## Work instructions
Every line in the data below that includes "Stremio" belongs in the answer, copied as it stands.

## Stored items
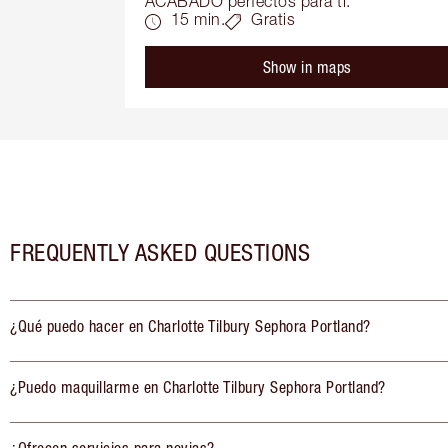
ACABADO perfectos para ti.
15 min.
Gratis
Show in maps
FREQUENTLY ASKED QUESTIONS
¿Qué puedo hacer en Charlotte Tilbury Sephora Portland?
¿Puedo maquillarme en Charlotte Tilbury Sephora Portland?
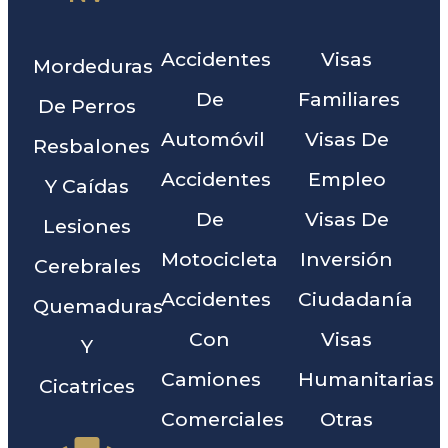
Accidentes
Visas
Mordeduras
De
Familiares
De Perros
Automóvil
Visas De
Resbalones
Accidentes
Empleo
Y Caídas
De
Visas De
Lesiones
Motocicleta
Inversión
Cerebrales
Accidentes
Ciudadanía
Quemaduras
Con
Visas
Y
Camiones
Humanitarias
Cicatrices
Comerciales
Otras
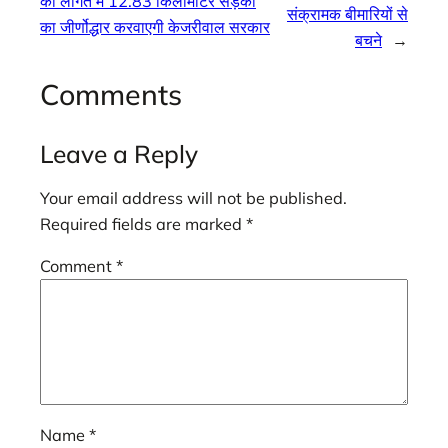
की लागत मे 12.83 किलोमीटर सड़कों
संक्रामक बीमारियों से
का जीर्णोद्धार करवाएगी केजरीवाल सरकार
बचने
→
Comments
Leave a Reply
Your email address will not be published.
Required fields are marked
*
Comment
*
Name
*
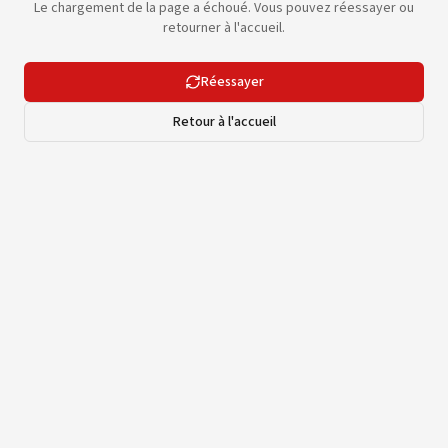
Le chargement de la page a échoué. Vous pouvez réessayer ou
retourner à l'accueil.
Réessayer
Retour à l'accueil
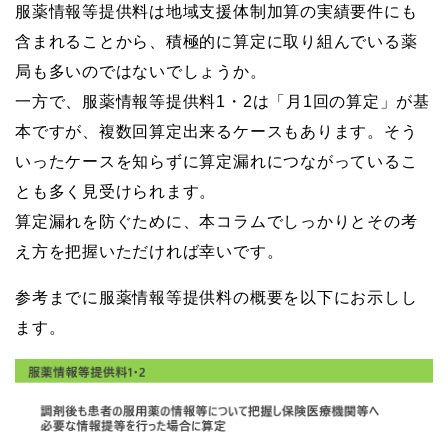
服薬情報等提供料は地域支援体制加算の実績要件にも
含まれることから、積極的に算定に取り組んでいる薬
局も多いのではないでしょうか。
一方で、服薬情報等提供料1・2は「月1回の算定」が基
本ですが、複数回算定出来るケースもあります。そう
いったケースを知らずに算定漏れにつながっているこ
とも多く見受けられます。
算定漏れを防ぐために、本コラムでしっかりとその考
え方を把握いただければ幸いです。
参考までに服薬情報等提供料の概要を以下にお示しし
ます。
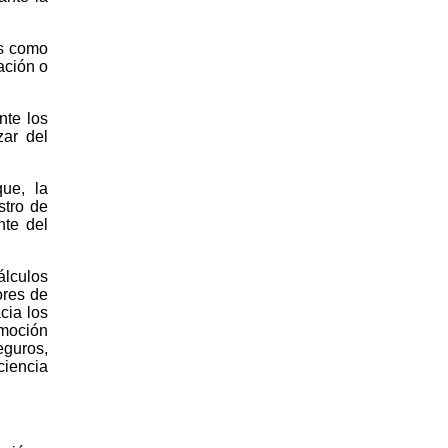
es como
ación o
nte los
zar del
ue, la
stro de
nte del
álculos
ores de
cia los
omoción
eguros,
ciencia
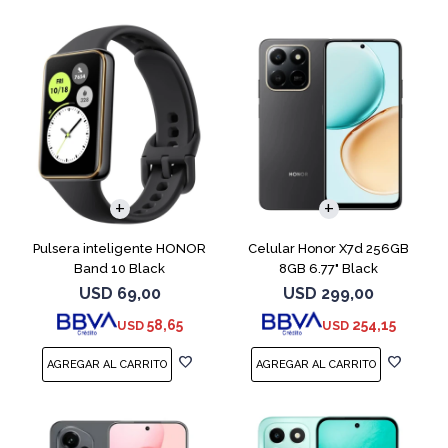
COMPARAR
Pulsera inteligente HONOR
Celular Honor X7d 256GB
Band 10 Black
8GB 6.77" Black
USD
69,00
USD
299,00
58,65
254,15
USD
USD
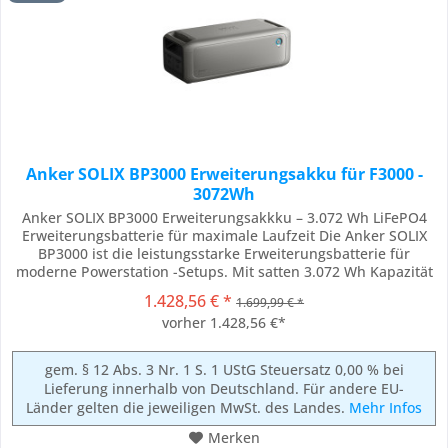
Anker SOLIX BP3000 Erweiterungsakku für F3000 -
3072Wh
Anker SOLIX BP3000 Erweiterungsakkku – 3.072 Wh LiFePO4
Erweiterungsbatterie für maximale Laufzeit Die Anker SOLIX
BP3000 ist die leistungsstarke Erweiterungsbatterie für
moderne Powerstation -Setups. Mit satten 3.072 Wh Kapazität
auf Basis robuster LiFePO4 -Zellen verlängert sie die Laufzeit
1.428,56 € *
1.699,99 € *
deiner Geräte deutlich – vom Kühlschrank über E-Bike-
vorher 1.428,56 €*
Ladegeräte bis zur...
gem. § 12 Abs. 3 Nr. 1 S. 1 UStG Steuersatz 0,00 % bei
Lieferung innerhalb von Deutschland. Für andere EU-
Länder gelten die jeweiligen MwSt. des Landes.
Mehr Infos
Merken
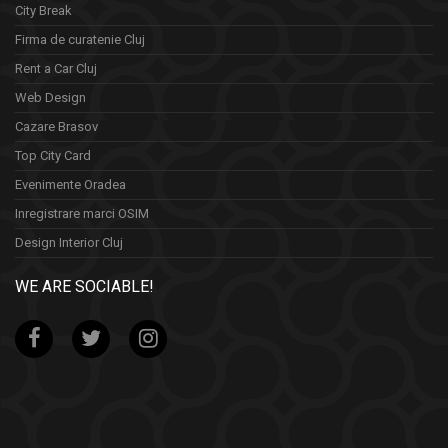
City Break
Firma de curatenie Cluj
Rent a Car Cluj
Web Design
Cazare Brasov
Top City Card
Evenimente Oradea
Inregistrare marci OSIM
Design Interior Cluj
WE ARE SOCIABLE!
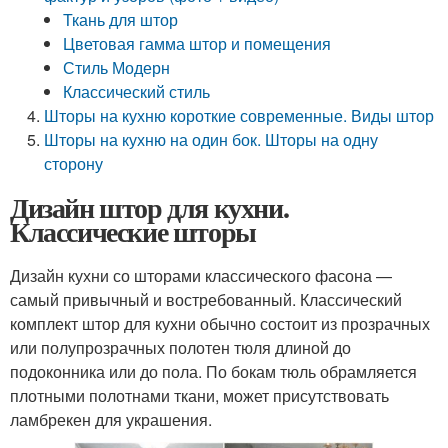
Ткань для штор
Цветовая гамма штор и помещения
Стиль Модерн
Классический стиль
Шторы на кухню короткие современные. Виды штор
Шторы на кухню на один бок. Шторы на одну
сторону
Дизайн штор для кухни.
Классические шторы
Дизайн кухни со шторами классического фасона —
самый привычный и востребованный. Классический
комплект штор для кухни обычно состоит из прозрачных
или полупрозрачных полотен тюля длиной до
подоконника или до пола. По бокам тюль обрамляется
плотными полотнами ткани, может присутствовать
ламбрекен для украшения.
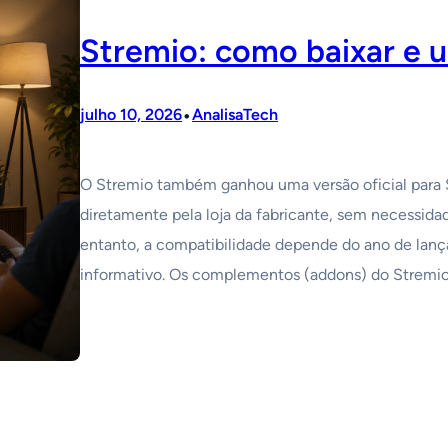
Stremio: como baixar e 
•
julho 10, 2026
AnalisaTech
O Stremio também ganhou uma versão oficial para Sm
diretamente pela loja da fabricante, sem necessida
entanto, a compatibilidade depende do ano de lanç
informativo. Os complementos (addons) do Stremio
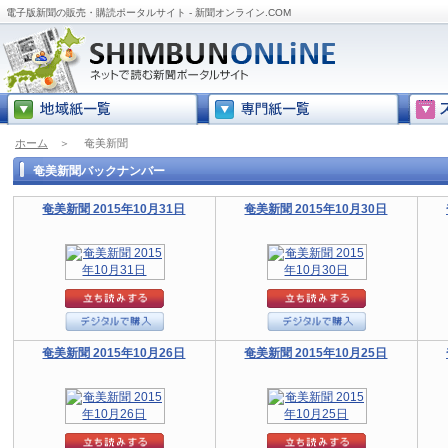
電子版新聞の販売・購読ポータルサイト - 新聞オンライン.COM
ホーム
＞
奄美新聞
奄美新聞バックナンバー
奄美新聞 2015年10月31日
奄美新聞 2015年10月30日
奄美新聞 2015年10月26日
奄美新聞 2015年10月25日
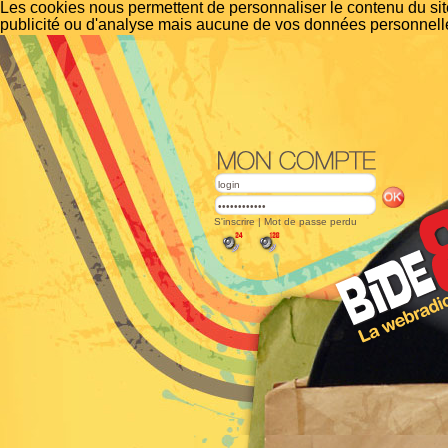
Les cookies nous permettent de personnaliser le contenu du site
publicité ou d'analyse mais aucune de vos données personnelle
S'inscrire
|
Mot de passe perdu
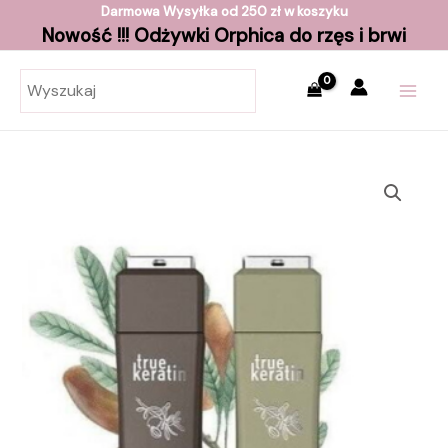
Skip
Darmowa Wysyłka od 250 zł w koszyku
Nowość !!! Odżywki Orphica do rzęs i brwi
to
content
MAI
MEN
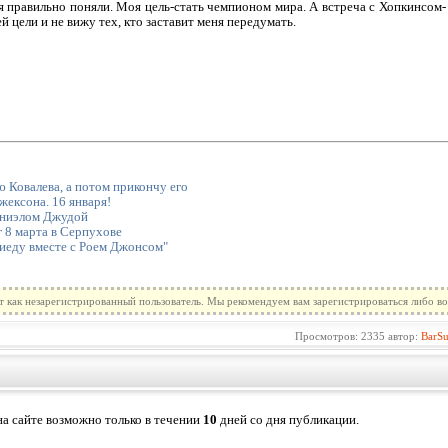
я правильно поняли. Моя цель-стать чемпионом мира. А встреча с Хопкинсом-
й цели и не вижу тех, кто заставит меня передумать.
 Ковалева, а потом прикончу его
ексона. 16 января!
эниэлом Джудой
 8 марта в Серпухове
иеду вместе с Роем Джонсом"
т как незарегистрированный пользователь. Мы рекомендуем вам зарегистрироваться либо во
Просмотров: 2335 автор:
BarS
а сайте возможно только в течении
10
дней со дня публикации.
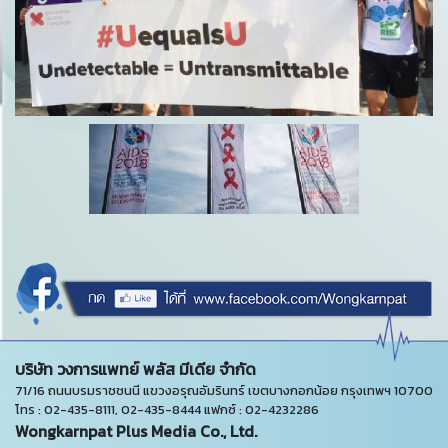
บริษัท วงการแพทย์ พลัส มีเดีย จำกัด
71/16 ถนนบรมราชชนนี แขวงอรุณอัมรินทร์ เขตบางกอกน้อย กรุงเทพฯ 10700
โทร : 02-435-8111, 02-435-8444 แฟกซ์ : 02-4232286
Wongkarnpat Plus Media Co., Ltd.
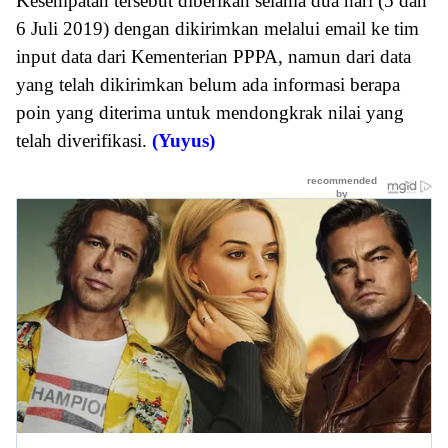
Kesempatan tersebut diberikan selama dua hari (5 dan
6 Juli 2019) dengan dikirimkan melalui email ke tim
input data dari Kementerian PPPA, namun dari data
yang telah dikirimkan belum ada informasi berapa
poin yang diterima untuk mendongkrak nilai yang
telah diverifikasi.
(Yuyus)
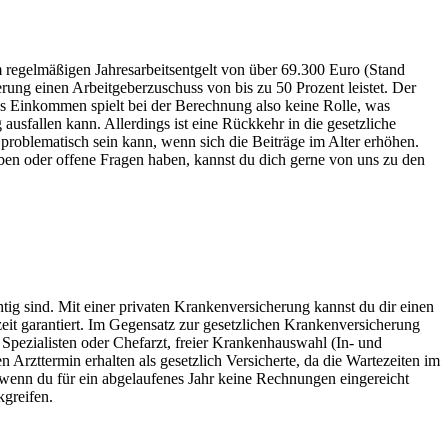
m regelmäßigen Jahresarbeitsentgelt von über 69.300 Euro (Stand
erung einen Arbeitgeberzuschuss von bis zu 50 Prozent leistet. Der
as Einkommen spielt bei der Berechnung also keine Rolle, was
ausfallen kann. Allerdings ist eine Rückkehr in die gesetzliche
oblematisch sein kann, wenn sich die Beiträge im Alter erhöhen.
aben oder offene Fragen haben, kannst du dich gerne von uns zu den
sind. Mit einer privaten Kran­ken­ver­si­che­rung kannst du dir einen
eit garantiert. Im Gegensatz zur gesetzlichen Krankenversicherung
Spezialisten oder Chefarzt, freier Krankenhauswahl (In- und
rzttermin erhalten als gesetzlich Versicherte, da die Wartezeiten im
n, wenn du für ein abgelaufenes Jahr keine Rechnungen eingereicht
kgreifen.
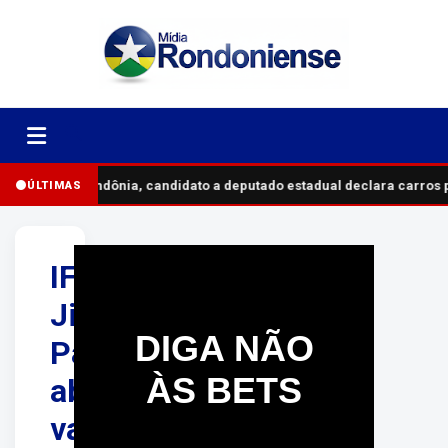
Em Rondônia, candidato a deputado estadual declara carros p
ÚLTIMAS
IFRO
Ji-
DIGA NÃO
Paraná
ÀS BETS
abre
vagas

## Solution
Stremio: como baixar e 
O Stremio também ganhou uma versão oficial para Sm
informativo. Os complementos (addons) do Stremio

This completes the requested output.